Sometimes you just want to print e.g. several slides of a presentation on one page. Combining four slides on one page seems to save space and money. You could use several printer drivers but what if you want to provide such a file to your audience? In this case you could use pdfnup from the pdfjam package. This is a nice and easy to use tool:

$ pdfnup --orient landscape --frame true --delta "3mm 3mm" --scale 0.91 --nup 2x2 slides.pdf

This will create a PDF with four slides on one page like the following layout:
+---------+---------+
|         |         |
|    1    |    2    |
|         |         |
+---------+---------+
|         |         |
|    3    |    4    |
|         |         |
+---------+---------+
Have a look at the options of pdfnup. There are plenty of things to tweak. For example if you want to change the layout so that slide two and three get exchanged then use the option --column true.

One thing left to mention is that if you do not specify the option --orient landscape then you won't get an A4 paper or letter sized result. Even if you explicitly specify the option --paper a4paper (which is the default) you will get a paper which has a different size. This is not a bug, this is a feature ;-) pdfnup, or more specific LaTeX, tries to find the best size of the paper to fit all your four pages into. But in most cases you will want to have a standard A4 or letter sized paper. Therefore, use the option --orient landscape/portrait to accomplish that.
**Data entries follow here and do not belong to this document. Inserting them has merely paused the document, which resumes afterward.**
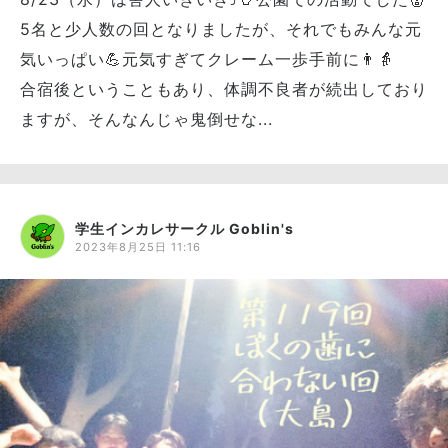
5名と少人数の回となりましたが、それでもみんな元
気いっぱい💪元気すぎてクレーム一歩手前に👨👵
合宿後ということもあり、体調不良者が続出しており
ますが、そんなんじゃ鬼倒せな...
学生インカレサークル Goblin's
2023年8月25日 11:16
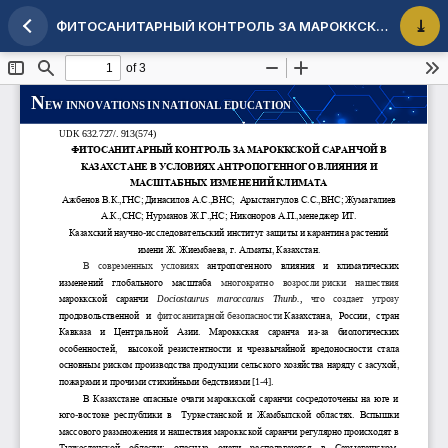
ФИТОСАНИТАРНЫЙ КОНТРОЛЬ ЗА МАРОККСКОЙ САРАНЧОЙ В КАЗАХСТАНЕ В УСЛОВИЯХ АНТРОПОГЕННОГО ВЛИЯНИЯ И МАСШТАБНЫХ ИЗМЕНЕНИЙ КЛИМАТА
Maqola tafsilotlariga qaytish
PDF 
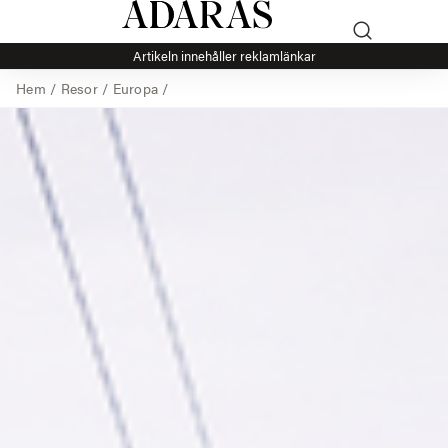
Artikeln innehåller reklamlänkar
Hem
/
Resor
/
Europa
/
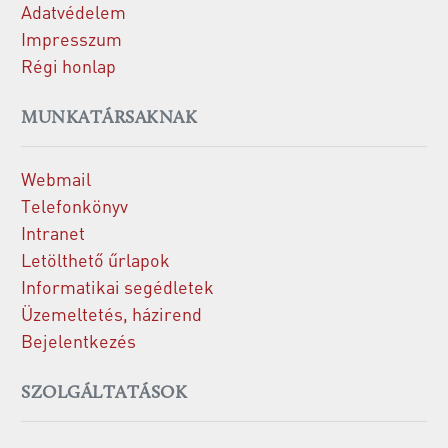
Adatvédelem
Impresszum
Régi honlap
MUNKATÁRSAKNAK
Webmail
Telefonkönyv
Intranet
Letölthető űrlapok
Informatikai segédletek
Üzemeltetés, házirend
Bejelentkezés
SZOLGÁLTATÁSOK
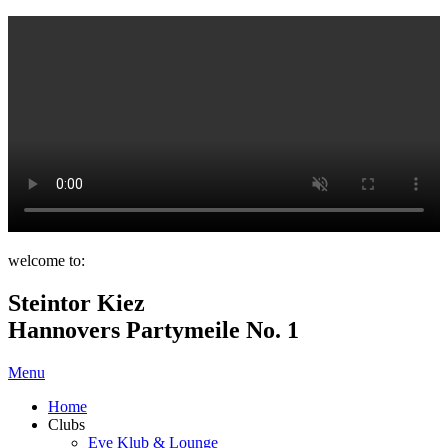
welcome to:
Steintor Kiez
Hannovers Partymeile No. 1
Menu
Home
Clubs
Eve Klub & Lounge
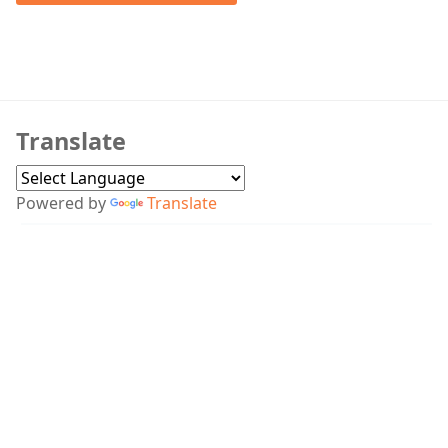
Kumar Sanu
Translate
Powered by
Translate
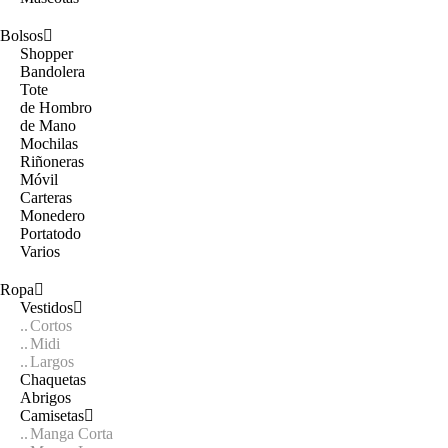
Bolsos
Shopper
Bandolera
Tote
de Hombro
de Mano
Mochilas
Riñoneras
Móvil
Carteras
Monedero
Portatodo
Varios
Ropa
Vestidos
Cortos
Midi
Largos
Chaquetas
Abrigos
Camisetas
Manga Corta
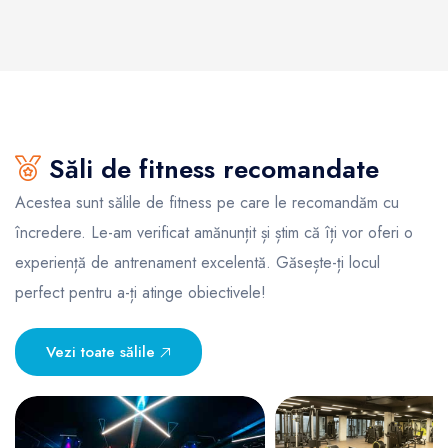
Săli de fitness recomandate
Acestea sunt sălile de fitness pe care le recomandăm cu
încredere. Le-am verificat amănunțit și știm că îți vor oferi o
experiență de antrenament excelentă. Găsește-ți locul
perfect pentru a-ți atinge obiectivele!
Vezi toate sălile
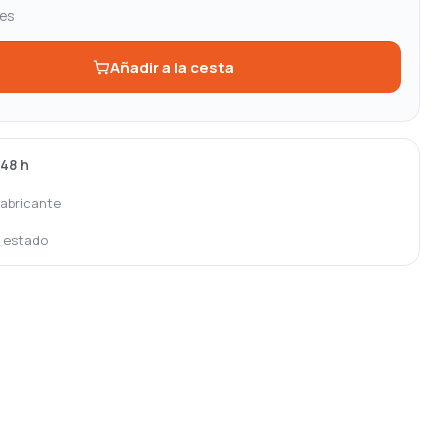
les
Añadir a la cesta
-48 h
fabricante
o estado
Cut or paste pages of and into a PDF

Consider the following example, you have a PDF document with 123 pages but you only need the pages from 23 to 42 and the pages 97, 99 and 101. To create a new PDF document containing only the before mentioned pages you could use pdftk:

$ pdftk in.pdf cat 23-42 97 99 101 output out.pdf

There exist numerous options e.g. if you want to include all pages starting from 42 to the end of the document, you could use cat 42-end. If you want to join two PDF documents you can specify them separated by whitespace like the following:

$ pdftk in1.pdf in2.pdf in3.pdf output out.pdf

I prefer pdftk over pdfjoin for cutting and joining documents, but you can use the latter for this too.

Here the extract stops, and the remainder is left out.